8.2 There is only one test!

When you read through literature, you will find many tests. It is difficult to keep all those names and remember when to use what. The good news is that it is unnecessarily complicated and can be simplified with a test procedure based on computer simulations as we did in infer. The general logic behind simulation-based tests is shown in Figure 8.2.

General logic behind any simulation-based hypothesis test. (Source: http://allendowney.blogspot.com/2016/06/there-is-still-only-one-test.html. Used with permission by the author Prof. Allen Downey).

Figure 8.2: General logic behind any simulation-based hypothesis test. (Source: http://allendowney.blogspot.com/2016/06/there-is-still-only-one-test.html. Used with permission by the author Prof. Allen Downey).

The test procedure is based on the same steps, regardless which test you want to apply.

Step 1: calculate the test statistic in your data Summarize your data with a test statistic. It can be a mean or a difference in proportions. In Figure 8.2 this statistic is called \(\sigma*\).

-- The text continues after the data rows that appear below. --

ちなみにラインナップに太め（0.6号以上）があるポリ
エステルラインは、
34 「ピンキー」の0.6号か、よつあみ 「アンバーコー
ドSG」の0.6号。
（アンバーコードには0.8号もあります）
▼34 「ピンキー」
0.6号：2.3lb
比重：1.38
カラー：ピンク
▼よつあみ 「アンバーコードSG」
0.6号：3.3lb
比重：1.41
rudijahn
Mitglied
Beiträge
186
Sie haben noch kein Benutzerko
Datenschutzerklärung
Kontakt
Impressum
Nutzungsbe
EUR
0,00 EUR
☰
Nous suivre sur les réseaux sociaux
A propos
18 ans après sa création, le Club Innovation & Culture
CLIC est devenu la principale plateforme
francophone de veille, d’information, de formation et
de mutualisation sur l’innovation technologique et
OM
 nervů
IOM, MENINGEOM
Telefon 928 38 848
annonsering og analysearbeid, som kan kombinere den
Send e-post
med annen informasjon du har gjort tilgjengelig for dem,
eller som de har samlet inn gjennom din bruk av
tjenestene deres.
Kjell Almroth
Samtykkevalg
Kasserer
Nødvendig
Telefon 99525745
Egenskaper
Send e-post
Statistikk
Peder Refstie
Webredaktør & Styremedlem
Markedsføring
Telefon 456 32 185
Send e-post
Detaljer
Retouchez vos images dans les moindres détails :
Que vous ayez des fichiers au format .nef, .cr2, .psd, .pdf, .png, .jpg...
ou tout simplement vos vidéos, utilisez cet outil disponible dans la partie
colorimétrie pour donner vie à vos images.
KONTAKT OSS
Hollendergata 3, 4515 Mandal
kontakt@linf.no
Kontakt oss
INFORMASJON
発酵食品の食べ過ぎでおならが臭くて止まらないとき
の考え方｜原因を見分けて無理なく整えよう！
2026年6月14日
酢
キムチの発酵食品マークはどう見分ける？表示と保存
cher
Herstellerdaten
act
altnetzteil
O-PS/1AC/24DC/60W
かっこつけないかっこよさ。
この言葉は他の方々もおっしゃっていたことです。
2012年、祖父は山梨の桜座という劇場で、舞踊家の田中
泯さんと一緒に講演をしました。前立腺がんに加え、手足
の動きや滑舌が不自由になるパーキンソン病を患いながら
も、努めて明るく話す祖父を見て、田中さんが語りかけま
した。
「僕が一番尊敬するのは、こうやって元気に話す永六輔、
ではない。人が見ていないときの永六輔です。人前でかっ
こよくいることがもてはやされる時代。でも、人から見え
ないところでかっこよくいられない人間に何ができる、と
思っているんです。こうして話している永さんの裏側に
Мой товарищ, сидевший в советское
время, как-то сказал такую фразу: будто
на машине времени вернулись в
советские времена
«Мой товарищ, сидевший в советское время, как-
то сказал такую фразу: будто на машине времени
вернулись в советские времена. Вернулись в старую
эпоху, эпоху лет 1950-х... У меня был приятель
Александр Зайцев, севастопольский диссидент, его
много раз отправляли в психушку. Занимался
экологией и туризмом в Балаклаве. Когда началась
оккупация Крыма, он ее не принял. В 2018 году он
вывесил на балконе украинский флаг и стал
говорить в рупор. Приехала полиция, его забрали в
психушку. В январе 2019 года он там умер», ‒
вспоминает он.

Step 2: formulate the null hypothesis Think about your research question. What do you want to know? Derive a model of a world where this effect is absent. This is your null hypothesis, \(H_0\). This model can be a permutation of variables or a theoretical model or a complicated model 😄.

Step 3: generate the data under the null hypothesis Generate the data, i.e. many data samples, using your model of \(H_0\) and calculate the same statistic as you did for your observed data for each of those samples.

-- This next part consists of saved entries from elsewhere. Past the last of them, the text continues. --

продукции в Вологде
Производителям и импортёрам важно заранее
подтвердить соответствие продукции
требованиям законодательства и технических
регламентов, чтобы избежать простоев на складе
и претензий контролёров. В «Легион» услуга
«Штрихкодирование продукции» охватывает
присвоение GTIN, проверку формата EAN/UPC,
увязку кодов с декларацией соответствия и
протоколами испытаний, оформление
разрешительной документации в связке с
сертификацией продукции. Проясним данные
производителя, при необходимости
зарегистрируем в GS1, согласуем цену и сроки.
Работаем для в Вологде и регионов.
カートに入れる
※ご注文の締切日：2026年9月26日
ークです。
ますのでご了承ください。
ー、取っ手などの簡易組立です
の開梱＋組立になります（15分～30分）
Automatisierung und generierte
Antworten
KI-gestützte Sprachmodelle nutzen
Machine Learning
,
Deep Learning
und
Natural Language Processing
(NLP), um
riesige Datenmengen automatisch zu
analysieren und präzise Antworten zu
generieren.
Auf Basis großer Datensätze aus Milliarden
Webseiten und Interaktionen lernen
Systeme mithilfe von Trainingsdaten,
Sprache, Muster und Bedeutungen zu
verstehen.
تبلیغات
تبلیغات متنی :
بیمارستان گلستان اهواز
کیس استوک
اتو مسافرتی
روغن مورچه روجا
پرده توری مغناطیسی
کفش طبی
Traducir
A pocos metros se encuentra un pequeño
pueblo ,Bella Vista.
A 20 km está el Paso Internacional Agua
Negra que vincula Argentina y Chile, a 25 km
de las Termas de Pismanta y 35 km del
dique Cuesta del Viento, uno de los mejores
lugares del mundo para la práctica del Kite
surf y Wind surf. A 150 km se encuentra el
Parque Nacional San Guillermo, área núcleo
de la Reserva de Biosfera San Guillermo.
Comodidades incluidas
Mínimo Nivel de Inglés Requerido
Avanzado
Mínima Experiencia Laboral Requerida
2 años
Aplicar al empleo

Step 4: calculate the sampling distribution These statistics under the null give you a sampling distribution that you can visualize. Additionally, visualize the observed statistic \(\sigma*\) and compare. Does such a value often appear in your sampling distribution or is it rare? The \(p\) value gives you the frequency of how often the sampling distribution has values that are at least as large as your \(\sigma*\).

Step 5: Decide! Is the \(p\) values small? Use your domain knowledge to frame the result. No need to refer to statistical significance here! Formulate a conclusion in plain language. Think about how you obtained the data. There is always uncertainty, so be modest and do not overstate your finding!

There is so much more to say about the misuse of \(p\) values and the term “statistical significance”. A good starting point is the paper by Wasserstein, Schirm, and Lazar (2019).

8.3 Hypothesis test versus effect size estimation

Compared to a statistical test, the estimation of a so-called effect size can be much more interesting. Effect size can be the difference in means or proportions or more elaborated (standardized) effects. While a statistical test gives you a “feeling” of whether the observed effect could be attributed to chance, estimation of the effect size and its confidence intervals gives you a range of plausible values. It is much more interesting and relevant to discuss those and what they could mean for real life than just to state that something is (not) due chance. Prefer effect size and confidence intervals where possible to hypothesis tests.

8.4 Practice on your own!

    1. Does the travel time and the time spent in the library correlate in our getsmarter population? Do a statistical test based on a survey of 200 students. Formulate the null and alternative hypothesis before doing the test. Hint: specify(travel_time ~ time_lib) and calculate(stat = "correlation"). Consult the website of the library infer (c.f. below).

    2. Does the travel time and the time spent in the library correlate in our getsmarter population? This time, estimate the correlation and calculate its confidence interval. Compare with the hypothesis test.

8.5 Reading assignment

Chapter 9 in Ismay and Kim (2021)

8.6 Additional resources

Webpage of infer: https://infer.netlify.app/

Great talk by the author of infer.

8.7 Turning in your work

  • Save your R Notebook as an *.Rmd file.
  • Upload your R Notebook to ILIAS. You don’t need to upload the .nb.html file. You will find an upload option in today’s session.
  • You should receive a solution file after your upload. Be sure to upload before the deadline!